Her tutor taught her a very important learning method: when we see an unknown thing, we should first think — if this thing is given to you, how will you achieve it?

I’ve read a little bit of Git source code, and I’ve looked through the official documentation, but it’s impossible to dump all of this out here, so we’re trying to guide you a little bit. (The final in-depth accurate learning, or suggest that we look at the source document, want to learn a thing, this bitter is had to eat)

Let’s use this diagram to illustrate. Before we look at it, it is important to understand the underlying data structure of Object and how to connect objects in series to form branches. Let’s start with a quick overview:

We mentioned before that it is not a good design to take A fork as the main branch, but it does not affect our explanation. We assume that a fork has been developed, and the remote warehouse is a fork’s warehouse.

Now that the app has been developed, the app will push his local repository to the remote repository.
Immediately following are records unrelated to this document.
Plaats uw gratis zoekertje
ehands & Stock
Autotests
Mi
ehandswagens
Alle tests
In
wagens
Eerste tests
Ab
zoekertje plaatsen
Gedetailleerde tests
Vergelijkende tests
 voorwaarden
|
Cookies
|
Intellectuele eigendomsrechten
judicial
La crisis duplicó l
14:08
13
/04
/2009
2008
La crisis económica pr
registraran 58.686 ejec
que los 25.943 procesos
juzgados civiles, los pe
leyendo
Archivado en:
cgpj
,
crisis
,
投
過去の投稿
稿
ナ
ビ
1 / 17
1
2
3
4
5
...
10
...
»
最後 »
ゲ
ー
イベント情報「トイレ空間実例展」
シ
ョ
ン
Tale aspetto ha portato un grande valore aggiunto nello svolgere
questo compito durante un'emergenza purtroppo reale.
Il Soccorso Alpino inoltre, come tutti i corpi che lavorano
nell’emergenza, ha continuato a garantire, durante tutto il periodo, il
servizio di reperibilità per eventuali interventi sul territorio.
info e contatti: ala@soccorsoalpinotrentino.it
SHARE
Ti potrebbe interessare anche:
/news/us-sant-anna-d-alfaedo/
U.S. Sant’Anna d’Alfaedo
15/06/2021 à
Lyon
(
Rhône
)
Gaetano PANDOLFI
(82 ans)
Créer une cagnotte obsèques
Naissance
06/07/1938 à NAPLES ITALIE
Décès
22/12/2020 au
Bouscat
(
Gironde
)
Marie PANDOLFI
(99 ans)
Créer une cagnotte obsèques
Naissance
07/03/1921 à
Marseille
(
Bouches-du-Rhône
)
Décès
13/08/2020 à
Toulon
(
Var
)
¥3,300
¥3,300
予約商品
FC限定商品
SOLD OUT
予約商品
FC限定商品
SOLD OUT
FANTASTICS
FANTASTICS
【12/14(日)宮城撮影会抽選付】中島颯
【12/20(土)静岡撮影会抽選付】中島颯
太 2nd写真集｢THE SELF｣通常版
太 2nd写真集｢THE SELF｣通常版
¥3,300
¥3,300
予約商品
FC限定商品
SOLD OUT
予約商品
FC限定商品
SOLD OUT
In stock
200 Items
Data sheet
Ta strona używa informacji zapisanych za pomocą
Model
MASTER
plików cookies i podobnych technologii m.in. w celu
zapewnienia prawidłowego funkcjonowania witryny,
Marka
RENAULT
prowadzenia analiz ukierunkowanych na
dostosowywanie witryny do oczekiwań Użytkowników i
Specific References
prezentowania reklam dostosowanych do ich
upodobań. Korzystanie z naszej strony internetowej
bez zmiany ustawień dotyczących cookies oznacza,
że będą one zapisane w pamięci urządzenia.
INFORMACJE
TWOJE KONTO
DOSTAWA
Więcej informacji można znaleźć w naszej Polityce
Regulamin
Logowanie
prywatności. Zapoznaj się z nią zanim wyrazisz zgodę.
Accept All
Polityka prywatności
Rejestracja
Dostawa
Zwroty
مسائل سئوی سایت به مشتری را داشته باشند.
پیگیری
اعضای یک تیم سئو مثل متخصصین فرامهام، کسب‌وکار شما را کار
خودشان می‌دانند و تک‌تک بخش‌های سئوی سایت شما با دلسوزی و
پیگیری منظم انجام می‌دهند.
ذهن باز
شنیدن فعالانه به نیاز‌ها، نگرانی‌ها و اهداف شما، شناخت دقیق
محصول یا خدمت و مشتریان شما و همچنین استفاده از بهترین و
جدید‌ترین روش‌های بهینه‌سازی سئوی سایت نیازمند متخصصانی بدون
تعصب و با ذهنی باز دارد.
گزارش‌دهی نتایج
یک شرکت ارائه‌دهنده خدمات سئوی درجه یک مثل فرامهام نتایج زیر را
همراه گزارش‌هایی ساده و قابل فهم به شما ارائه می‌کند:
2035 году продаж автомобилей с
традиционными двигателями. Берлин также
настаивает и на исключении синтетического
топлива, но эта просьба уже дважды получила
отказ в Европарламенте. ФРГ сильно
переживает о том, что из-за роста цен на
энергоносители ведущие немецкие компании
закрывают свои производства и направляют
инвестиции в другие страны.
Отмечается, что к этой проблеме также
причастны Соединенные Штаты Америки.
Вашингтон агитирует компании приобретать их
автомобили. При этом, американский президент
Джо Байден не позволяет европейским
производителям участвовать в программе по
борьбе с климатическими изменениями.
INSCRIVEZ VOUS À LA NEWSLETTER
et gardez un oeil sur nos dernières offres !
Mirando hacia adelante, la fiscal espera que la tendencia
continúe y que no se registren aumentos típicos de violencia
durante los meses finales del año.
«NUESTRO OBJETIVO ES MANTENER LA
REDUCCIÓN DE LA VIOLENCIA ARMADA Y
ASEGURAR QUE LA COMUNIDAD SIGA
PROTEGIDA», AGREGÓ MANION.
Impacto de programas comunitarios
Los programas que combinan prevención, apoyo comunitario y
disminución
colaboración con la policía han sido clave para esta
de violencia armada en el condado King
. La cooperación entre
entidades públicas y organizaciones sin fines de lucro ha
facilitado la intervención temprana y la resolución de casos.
Our version management software is a linked list plus a tree. Each circle here is a commit object. They are corresponding to each other.

With this in mind, let’s take a look at the merge process. First, the local repository will be pushed to the remote repository (main branch) :

Now, can you see why merge branches get an extra commit?

There are also some common instructions to rebase the list. If you don’t understand, you can brush the algorithm and lay the foundation.

However, there are some problems when working together, such as a conflict when everyone changes a file at the same time. But once you understand the principle, it’s easy to solve, just communicate who is going to modify the version, negotiate a non-conflicting version, and then merge. The principle of the merger has already been mentioned.

It is also because of the collaborative work of many people that our software is destined to have the ability of networking, involving many network interactions, which is an essential content of distributed software. But we should believe that the lowest principle to understand, specific how to use, how to cooperate with others in the network, that is very simple content, the key to learn a software is to learn through its underlying data structure, learn to understand, the upper operation will lead to blade and solution.

Git principle learning short cut: To implement a simple Git

Talk is easy. If you want to learn something, you still have to do it.

If you are interested, you can write in your own familiar language. After all, writing code is just to realize ideas. Just roll up your sleeves and work hard

Thought for a moment, the next technical science may be able to introduce you to the crawler, because the crawler extension to this skill points easy to stand-alone and cluster, the distributed these sounds lofty things on, we will do our best friend into a gate, with interest in interesting theory with practice, to learn to take the matter!